Payton était une anomalie. Malgré ses 1,80m pour
93 kg, «on l’aurait pris pour un running de 110
kg » remarque un de ses anciens coachs. Au développé-couché,
il soulevait 180 kg . Au squat, 320. A faire pâlir certains
linemen.
C’était un athlète, naturellement doué.
Durant les entraînements, il se plaçait sous les
poteaux et s’amusait à descendre les ballons des
botteurs avec un ballon qu’il lançait à
la main. Sept fois sur dix, il y arrivait.

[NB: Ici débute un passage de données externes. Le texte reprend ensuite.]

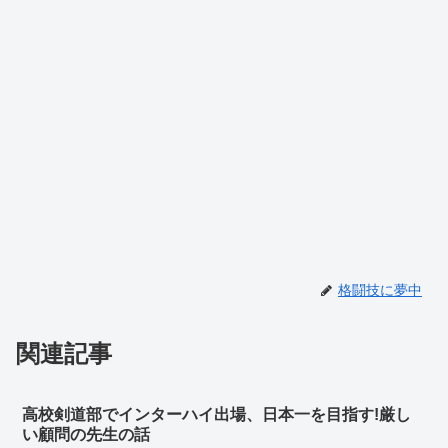
格闘技に夢中
関連記事
高校剣道部でインターハイ出場、日本一を目指す!厳し
い顧問の先生の話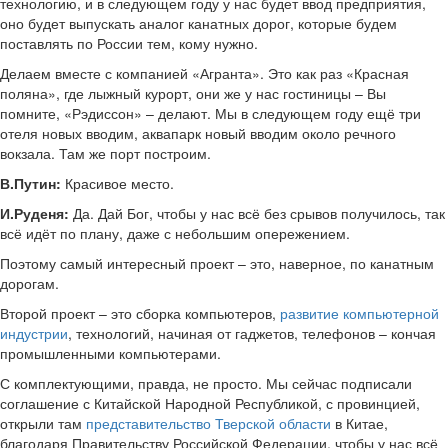
технологию, и в следующем году у нас будет ввод предприятия,
оно будет выпускать аналог канатных дорог, которые будем
поставлять по России тем, кому нужно.
Делаем вместе с компанией «Агранта». Это как раз «Красная
поляна», где лыжный курорт, они же у нас гостиницы – Вы
помните, «Рэдиссон» – делают. Мы в следующем году ещё три
отеля новых вводим, аквапарк новый вводим около речного
вокзала. Там же порт построим.
В.Путин:
Красивое место.
И.Руденя:
Да. Дай Бог, чтобы у нас всё без срывов получилось, так
всё идёт по плану, даже с небольшим опережением.
Поэтому самый интересный проект – это, наверное, по канатным
дорогам.
Второй проект – это сборка компьютеров,
развитие компьютерной
индустрии
, технологий, начиная от гаджетов, телефонов – кончая
промышленными компьютерами.
С комплектующими, правда, не просто. Мы сейчас подписали
соглашение с Китайской Народной Республикой, с провинцией,
открыли там
представительство Тверской области
в Китае,
благодаря Правительству Российской Федерации, чтобы у нас всё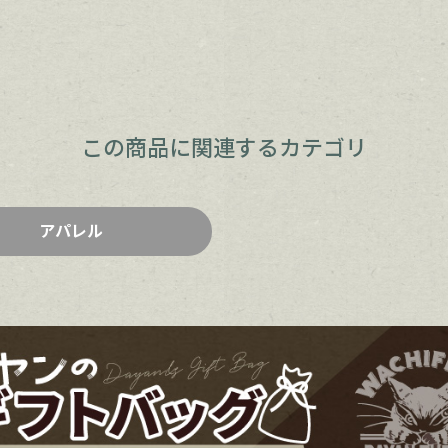
この商品に関連するカテゴリ
アパレル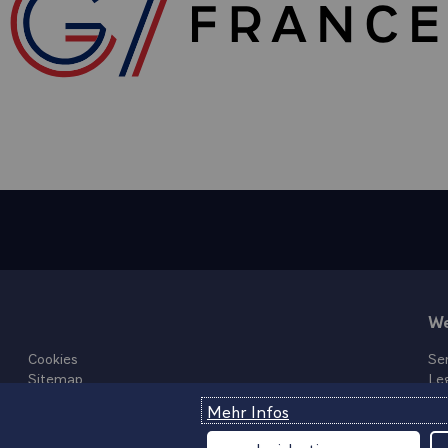
We
Cookies
Ser
Sitemap
Le
Inf
Mehr Infos
Da
Fra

Pour gagner des paris,
il était capable de marcher sur les mains sur 50 yards
ou de lancer un ballon sur une distance de 80 yards. Brian Baschnagel,
receveur de l’équipe dans les années 80,
se souvient : «Lors d’un match, deux énormes
linemen défensifs l’ont chopé et il est
tombé avec leur masse sur le dos. J’avais presque
arrêté de courir mon tracé pour retourner
au huddle quand j’ai vu arriver la balle. Même le
défenseur qui me couvrait s’était arrêté
de courir, croyant l’action terminée …Rares
sont les QB’s qui auraient réalisé cette
passe. » Une sorte de jusqu’au-boutiste, en somme.
Bien
terminer sa course ...
Les unités défensives adverses avaient beau se
préparer à l’arrêter durant les entraînements,
elles n’arrivaient même pas à le ralentir…
Ce que Walter préférait, c’était
broyer physiquement. C’était un expert à
«bien terminer une course» : lorsqu’il ne
voyait plus de solutions pour traverser une défense,
il ne cherchait jamais à se coucher ou s’échapper
en touche. Il baissait les épaules et fonçait
droit devant. Pendant une course contre la défense de
San Francisco, Payton, ne voyant aucune brèche possible
dans la mêlée, a heurté le DE des 49ers
avec un tel impact que les fans dans les gradins en sont restés
cois. Le gros défenseur, qui pesait au moins 30 kg de
plus que lui, s’est retrouvé allongé sur
le dos. Quant à Payton, il a rebondi en arrière
mais il a maintenu son équilibre et apercevant un trou
s’ouvrir à l’extérieur, devant 10
défenseurs déconcertés et un onzième
assommé, il a parcouru les 20 yards qui restaient jusqu’à
l’en but.
« Sa puissance était extraordinaire » constate
OJ Simpson, l’ancien RB de Buffalo. «Je l’ai
vu se faire allumer mais alors que je m’attendais à
ce qu’il soit enterré sous trois linebackers, il
avait rebondi du choc, maintenu son équilibre et était
déjà en train de longer le bord de touche pour
marquer ».
Il avait une devise que lui avait appris son coach universitaire
« dans tous les cas, si tu dois prendre, ne prends pas
sans rendre ! ». Pendant sa carrière, Payton en
a pris un certain nombre, mais il en a rendu aussi beaucoup.